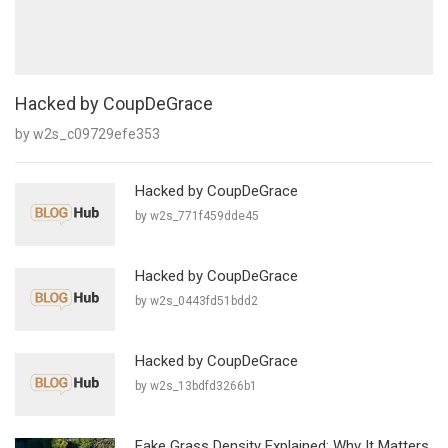
Hacked by CoupDeGrace
by w2s_c09729efe353
Hacked by CoupDeGrace
by w2s_771f459dde45
Hacked by CoupDeGrace
by w2s_0443fd51bdd2
Hacked by CoupDeGrace
by w2s_13bdfd3266b1
Fake Grass Density Explained: Why It Matters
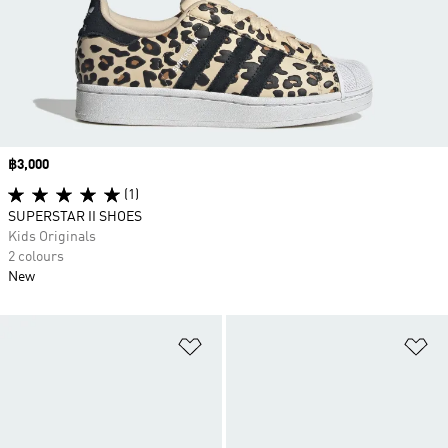
Price
฿3,000
(1)
SUPERSTAR II SHOES
Kids Originals
2 colours
New
Add to Wishlist
Ad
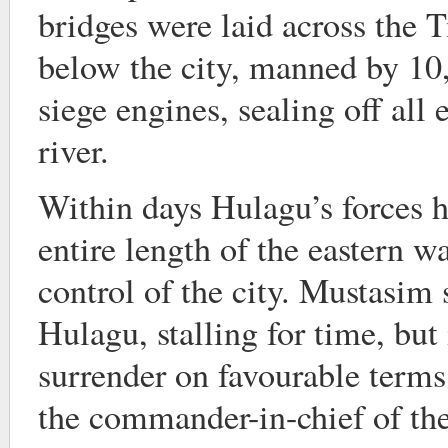
bridges were laid across the 
below the city, manned by 1
siege engines, sealing off all 
river.
Within days Hulagu’s forces h
entire length of the eastern wa
control of the city. Mustasim 
Hulagu, stalling for time, but 
surrender on favourable term
the commander-in-chief of the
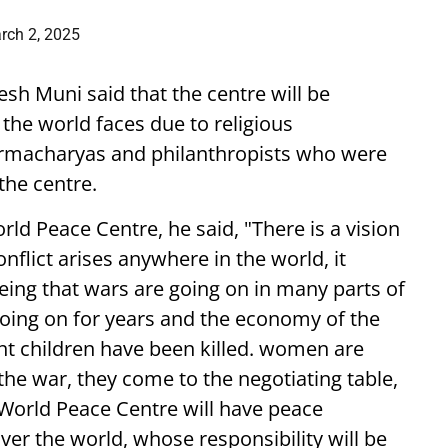
rch 2, 2025
esh Muni said that the centre will be
 the world faces due to religious
armacharyas and philanthropists who were
the centre.
orld Peace Centre, he said, "There is a vision
onflict arises anywhere in the world, it
eing that wars are going on in many parts of
going on for years and the economy of the
nt children have been killed. women are
 the war, they come to the negotiating table,
 World Peace Centre will have peace
er the world, whose responsibility will be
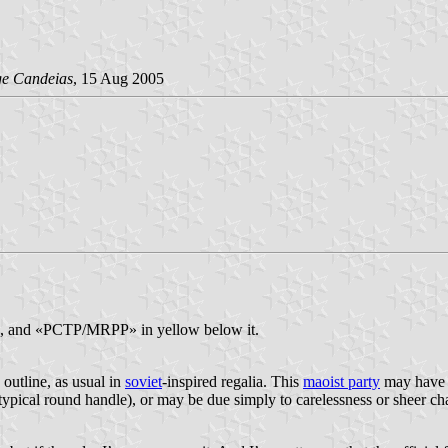
ge Candeias
, 15 Aug 2005
nton, and «PCTP/MRPP» in yellow below it.
w outline, as usual in
soviet
-inspired regalia. This
maoist party
may have 
 typical round handle), or may be due simply to carelessness or sheer ch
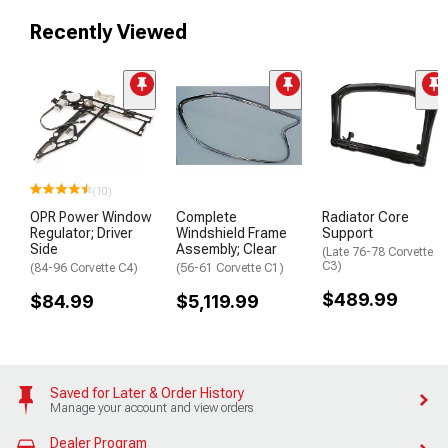
Recently Viewed
(10)
OPR Power Window
Complete
Radiator Core
Regulator; Driver
Windshield Frame
Support
Side
Assembly; Clear
(Late 76-78 Corvette
C3)
(84-96 Corvette C4)
(56-61 Corvette C1)
$489.99
$84.99
$5,119.99
Saved for Later & Order History
Manage your account and view orders
Dealer Program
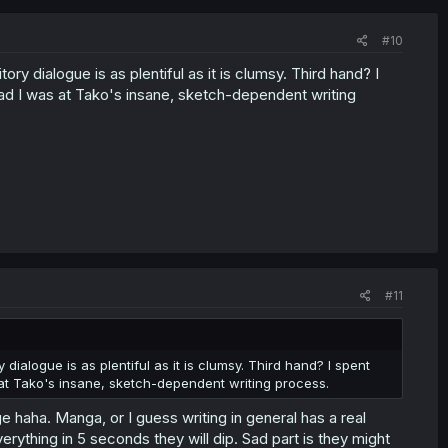
#10
ry dialogue is as plentiful as it is clumsy. Third hand? I
mad I was at Tako's insane, sketch-dependent writing
#11
dialogue is as plentiful as it is clumsy. Third hand? I spent
 at Tako's insane, sketch-dependent writing process.
ge haha. Manga, or I guess writing in general has a real
rything in 5 seconds they will dip. Sad part is they might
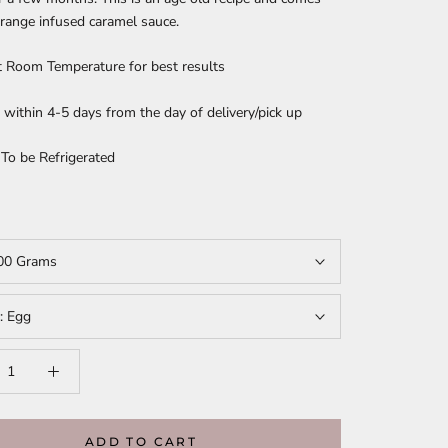
range infused caramel sauce.
t Room Temperature for best results
ithin 4-5 days from the day of delivery/pick up
 To be Refrigerated
00 Grams
t:
Egg
ADD TO CART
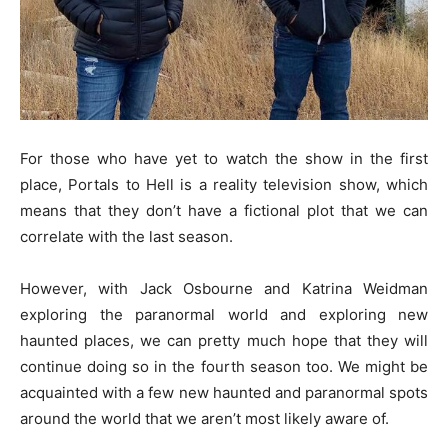
For those who have yet to watch the show in the first
place, Portals to Hell is a reality television show, which
means that they don’t have a fictional plot that we can
correlate with the last season.
However, with Jack Osbourne and Katrina Weidman
exploring the paranormal world and exploring new
haunted places, we can pretty much hope that they will
continue doing so in the fourth season too. We might be
acquainted with a few new haunted and paranormal spots
around the world that we aren’t most likely aware of.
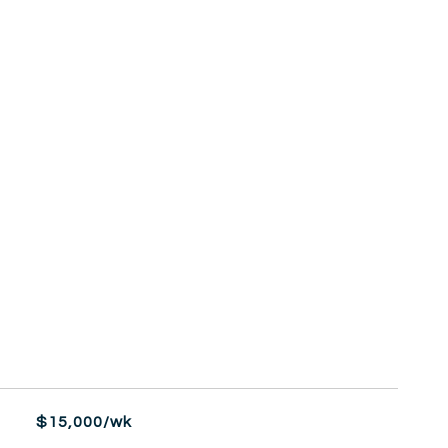
$15,000/wk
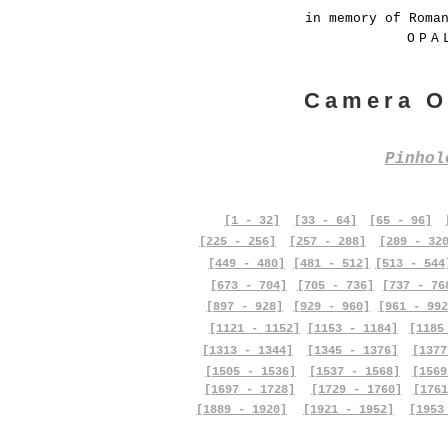
in memory of Roma
OPA
Camera O
Pinho
[1 - 32]
[33 - 64]
[65 - 96]
[225 - 256]
[257 - 288]
[289 - 32
[449 - 480]
[481 - 512]
[513 - 544
[673 - 704]
[705 - 736]
[737 - 76
[897 - 928]
[929 - 960]
[961 - 992
[1121 - 1152]
[1153 - 1184]
[1185
[1313 - 1344]
[1345 - 1376]
[1377
[1505 - 1536]
[1537 - 1568]
[1569
[1697 - 1728]
[1729 - 1760]
[1761
[1889 - 1920]
[1921 - 1952]
[1953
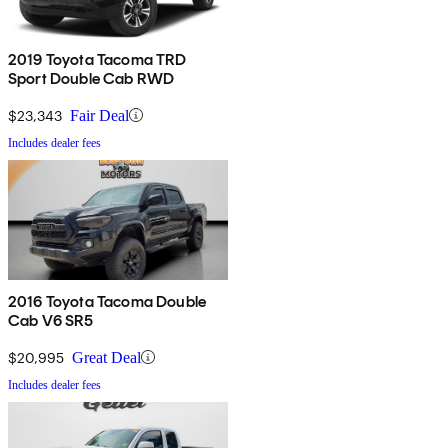
2019 Toyota Tacoma TRD
Sport Double Cab RWD
$23,343
Fair Deal
Includes dealer fees
2016 Toyota Tacoma Double
Cab V6 SR5
$20,995
Great Deal
Includes dealer fees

....

**TASK TO CARRY OUT**
Scanning the data above, copy out every line where "clumsy" is found.

**ANSWER SPACE**
ry dialogue is as plentiful as it is clumsy. Third hand? I
dialogue is as plentiful as it is clumsy. Third hand? I spent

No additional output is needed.